Liu Bingjin, Zhao Qunfang, Shi Qingqing, Xu Weiqi, Shi Fangxiao, Yang Ruhui, Zhou Xinwen
New Dosage Form and Pharmacology Research Institute, School of Medicine and Pharmaceutical Engineering, Taizhou Vocational and Technical College, Taizhou, China.
Taizhou Vocational and Technical College, Taizhou, China.
Neurocrit Care. 2025 Jun 2. doi: 10.1007/s12028-025-02293-2.
Traumatic brain injury (TBI) often results in tau hyperphosphorylation, a key pathological feature of neurodegenerative diseases such as Alzheimer's disease. Hypothermia (HT) is a promising therapeutic intervention for TBI, but the underlying molecular mechanisms remain unclear. This study investigates the role of RNA-binding motif protein 3 (RBM3) in mediating the neuroprotective effects of HT on tau phosphorylation and its involvement in glycogen synthase kinase 3 beta (GSK-3β) and AMP-activated protein kinase (AMPK) signaling.
We used a TBI mouse model to assess the effects of HT on tau phosphorylation using Western blotting and immunohistochemistry. The phosphorylation status of GSK-3β (Ser9) and AMPK (Thr172) was also analyzed to explore key signaling pathways. RBM3 expression was modulated using RBM3 short hairpin RNA (knockdown) and adenovirus-RBM3 plasmid (overexpression) to determine its role in HT-induced changes in tau phosphorylation.
Hypothermia treatment significantly reduced tau hyperphosphorylation in TBI mice compared with controls. Western blotting revealed a significant increase in GSK-3β Ser9 phosphorylation (p < 0.01) and AMPK Thr172 phosphorylation (p < 0.05) in the HT group. Manipulation of RBM3 expression showed that both RBM3 knockdown and overexpression affected the extent of tau dephosphorylation mediated by HT. Specifically, RBM3 overexpression enhanced the protective effects of HT, whereas knockdown diminished its efficacy.
Our findings suggest that RBM3 is a crucial mediator of the neuroprotective effects of hypothermia in TBI, acting through modulation of GSK-3β and AMPK signaling pathways. These results provide new insights into the molecular mechanisms of TBI treatment and highlight RBM3 as a potential therapeutic target for neurodegenerative diseases associated with tauopathies. Limitations include the need for further validation in clinical models.
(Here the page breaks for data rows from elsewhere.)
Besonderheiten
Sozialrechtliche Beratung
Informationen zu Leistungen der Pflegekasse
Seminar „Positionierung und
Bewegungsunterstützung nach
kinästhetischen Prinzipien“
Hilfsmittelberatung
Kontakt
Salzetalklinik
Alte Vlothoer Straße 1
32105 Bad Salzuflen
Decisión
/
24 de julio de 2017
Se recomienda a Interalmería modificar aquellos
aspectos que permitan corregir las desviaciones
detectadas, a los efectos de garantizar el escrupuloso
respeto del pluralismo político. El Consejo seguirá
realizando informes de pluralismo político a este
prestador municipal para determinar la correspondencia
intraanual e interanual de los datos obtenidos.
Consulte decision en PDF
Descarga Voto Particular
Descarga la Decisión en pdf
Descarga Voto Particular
创伤性脑损伤(TBI)常导致tau蛋白过度磷酸化,这是阿尔茨海默病等神经退行性疾病的关键病理特征。低温治疗(HT)是一种有前景的TBI治疗干预措施,但其潜在分子机制仍不清楚。本研究调查了RNA结合基序蛋白3(RBM3)在介导HT对tau蛋白磷酸化的神经保护作用中的作用及其在糖原合酶激酶3β(GSK-3β)和AMP激活蛋白激酶(AMPK)信号传导中的参与情况。
我们使用TBI小鼠模型,通过蛋白质免疫印迹法和免疫组织化学评估HT对tau蛋白磷酸化的影响。还分析了GSK-3β(Ser9)和AMPK(Thr172)的磷酸化状态,以探索关键信号通路。使用RBM3短发夹RNA(敲低)和腺病毒-RBM3质粒(过表达)调节RBM3表达,以确定其在HT诱导的tau蛋白磷酸化变化中的作用。
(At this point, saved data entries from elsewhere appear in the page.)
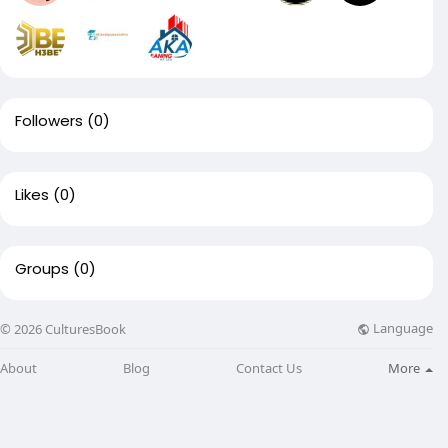
Followers
(0)
Likes
(0)
Groups
(0)
Language
© 2026 CulturesBook
About
Blog
Contact Us
More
与对照组相比,低温治疗显著降低了TBI小鼠的tau蛋白过度磷酸化。蛋白质免疫印迹法显示,HT组中GSK-3β Ser9磷酸化(p < 0.01)和AMPK Thr172磷酸化(p < 0.05)显著增加。对RBM3表达的操作表明,RBM3敲低和过表达均影响HT介导的tau蛋白去磷酸化程度。具体而言,RBM3过表达增强了HT的保护作用,而敲低则降低了其疗效。
我们的研究结果表明,RBM3是低温在TBI中神经保护作用的关键介质,通过调节GSK-3β和AMPK信号通路发挥作用。这些结果为TBI治疗的分子机制提供了新的见解,并突出了RBM3作为与tau蛋白病相关的神经退行性疾病的潜在治疗靶点。局限性包括需要在临床模型中进一步验证。